We climb a staircase I’ve climbed countless times, yet I’m still surprised at where it delivers me: the warden’s office. The archivists have prepared it as an exhibit. On the door is a placard in German, English, French and Chinese. It reads: “Office of Warden Hans Bäcker, who for fifteen years ran the prison with exacting precision. Not once was an inmate ever late to a Stasi interrogation or torture session.”
I turn to regard the curator. He only returns my gaze.
I step inside, and a thought strikes me, one I’ve never had before: the room is the exact size and shape of an inmate’s cell. There are other placards, explaining the radios that communicated with the guard towers and the system of flashing lights that kept track of occupied interrogation rooms.
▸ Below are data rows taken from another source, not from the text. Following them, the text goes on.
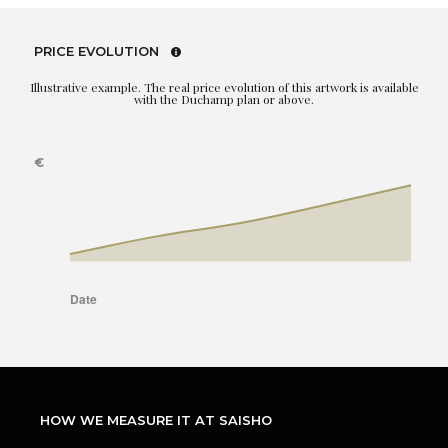
PRICE EVOLUTION
Illustrative example. The real price evolution of this artwork is available
with the Duchamp plan or above.
HOW WE MEASURE IT AT SAISHO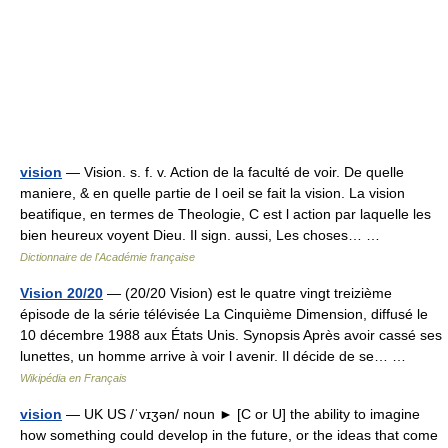
vision
— Vision. s. f. v. Action de la faculté de voir. De quelle
maniere, & en quelle partie de l oeil se fait la vision. La vision
beatifique, en termes de Theologie, C est l action par laquelle les
bien heureux voyent Dieu. Il sign. aussi, Les choses… …
Dictionnaire de l'Académie française
Vision 20/20
— (20/20 Vision) est le quatre vingt treizième
épisode de la série télévisée La Cinquième Dimension, diffusé le
10 décembre 1988 aux États Unis. Synopsis Après avoir cassé ses
lunettes, un homme arrive à voir l avenir. Il décide de se… …
Wikipédia en Français
vision
— UK US /ˈvɪʒən/ noun ► [C or U] the ability to imagine
how something could develop in the future, or the ideas that come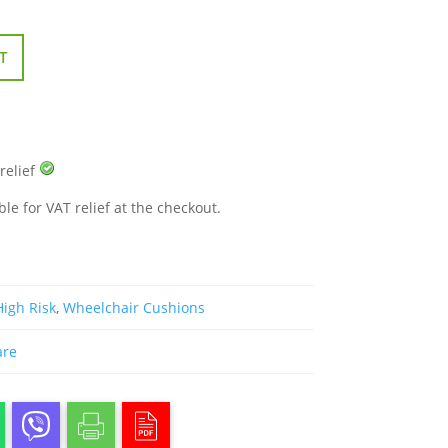
T
 relief
ble for VAT relief at the checkout.
High Risk
,
Wheelchair Cushions
are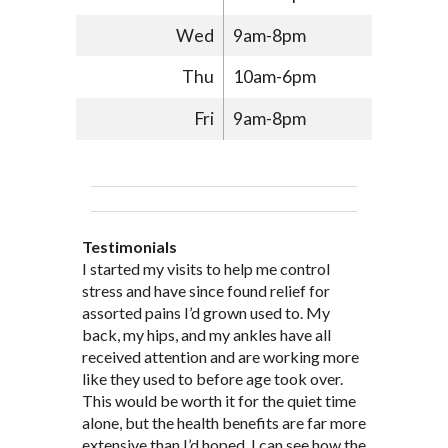
Wed
9am-8pm
Thu
10am-6pm
Fri
9am-8pm
Testimonials
Through acupuncture, natural
I started seeing Jim Pedersen back in
I started my visits to help me control
Jim Pederson is very dedicated to his
supplements and dietary
March after my first miscarriage. At
stress and have since found relief for
work and very knowledgeable. He has
recommendations provided by Dr. James
every appointment, Mr. Pedersen took
assorted pains I’d grown used to. My
provided pain relief for my arthritis using
Pedersen, my rheumatoid arthritis has
the time to listen to me and find out the
back, my hips, and my ankles have all
acupuncture. He has also taught me
been in remission for nine months. Prior
best way to help my body prepare for a
received attention and are working more
healthful guidelines to maintain being
to seeing Dr. Pedersen, I was having
healthy pregnancy. I would often go to
like they used to before age took over.
pain free on my own.
significantly painful knee flare ups every
these appointments down and very
This would be worth it for the quiet time
Thank you Jim!!
FA, Saint Charles
three months. Now I am not on any RA
discouraged. Mr. Pedersen gave me the
alone, but the health benefits are far more
medications and I feel great. Dr. Pedersen
support and encouragement I needed to
extensive than I’d hoped. I can see how the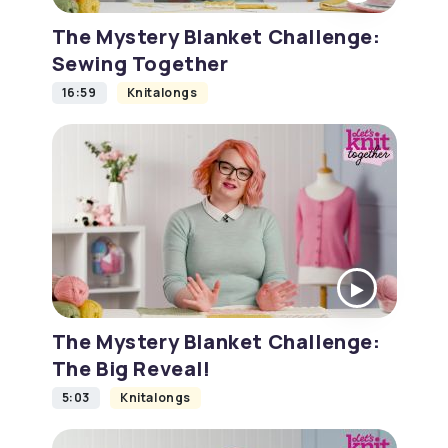
The Mystery Blanket Challenge:
Sewing Together
16:59
Knitalongs
The Mystery Blanket Challenge:
The Big Reveal!
5:03
Knitalongs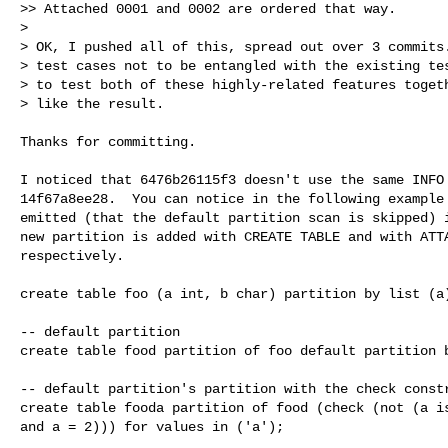
>> Attached 0001 and 0002 are ordered that way.

> 

> OK, I pushed all of this, spread out over 3 commits.
> test cases not to be entangled with the existing tes
> to test both of these highly-related features togeth
> like the result.
Thanks for committing.

I noticed that 6476b26115f3 doesn't use the same INFO 
14f67a8ee28.  You can notice in the following example 
emitted (that the default partition scan is skipped) i
new partition is added with CREATE TABLE and with ATTA
respectively.

create table foo (a int, b char) partition by list (a)
-- default partition

create table food partition of foo default partition b
-- default partition's partition with the check constr
create table fooda partition of food (check (not (a is
and a = 2))) for values in ('a');
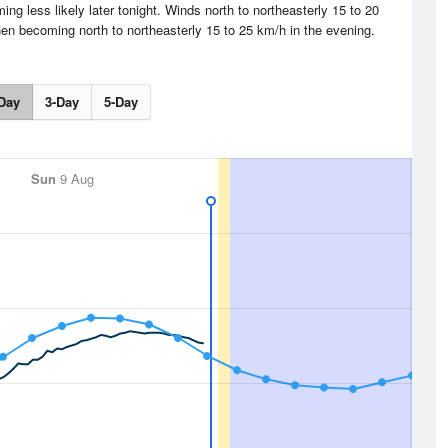
g less likely later tonight. Winds north to northeasterly 15 to 20
hen becoming north to northeasterly 15 to 25 km/h in the evening.
Day
3-Day
5-Day
Sun
9 Aug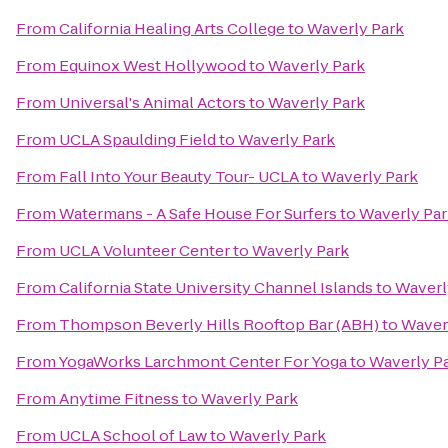
From
California Healing Arts College
to
Waverly Park
From
Equinox West Hollywood
to
Waverly Park
From
Universal's Animal Actors
to
Waverly Park
From
UCLA Spaulding Field
to
Waverly Park
From
Fall Into Your Beauty Tour- UCLA
to
Waverly Park
From
Watermans - A Safe House For Surfers
to
Waverly Par
From
UCLA Volunteer Center
to
Waverly Park
From
California State University Channel Islands
to
Waverl
From
Thompson Beverly Hills Rooftop Bar (ABH)
to
Waver
From
YogaWorks Larchmont Center For Yoga
to
Waverly P
From
Anytime Fitness
to
Waverly Park
From
UCLA School of Law
to
Waverly Park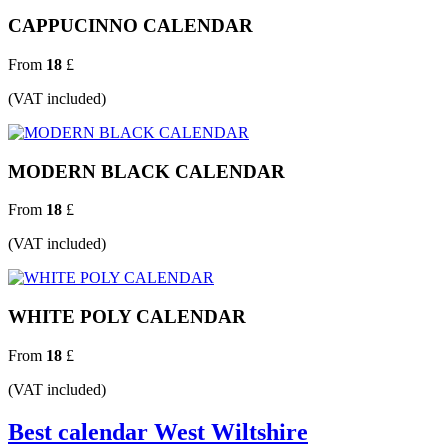
CAPPUCINNO CALENDAR
From
18
£
(VAT included)
MODERN BLACK CALENDAR
From
18
£
(VAT included)
WHITE POLY CALENDAR
From
18
£
(VAT included)
Best calendar West Wiltshire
The walls are nicotine-stained, except where the archivists have opened three holes in the plaster. Around these holes, they have drawn red circles, one near the radiator, one beside my desk and one on the ceiling. They are labeled Mic1, Mic2 and Mic3. A placard reads: “Not even Warden Bäcker was safe from Stasi surveillance. Three listening devices recorded him at all times. ” I approach a microphone and touch it with a fingertip. My eyes trace its wire until it disappears, headed to wherever it was that Grünwald’s men listened in. My after-school phone calls to Nina. The times Gitte rang up, lonely and guilt-ridden, half sauced in the early afternoon as she confessed to infidelities I didn’t want to hear about.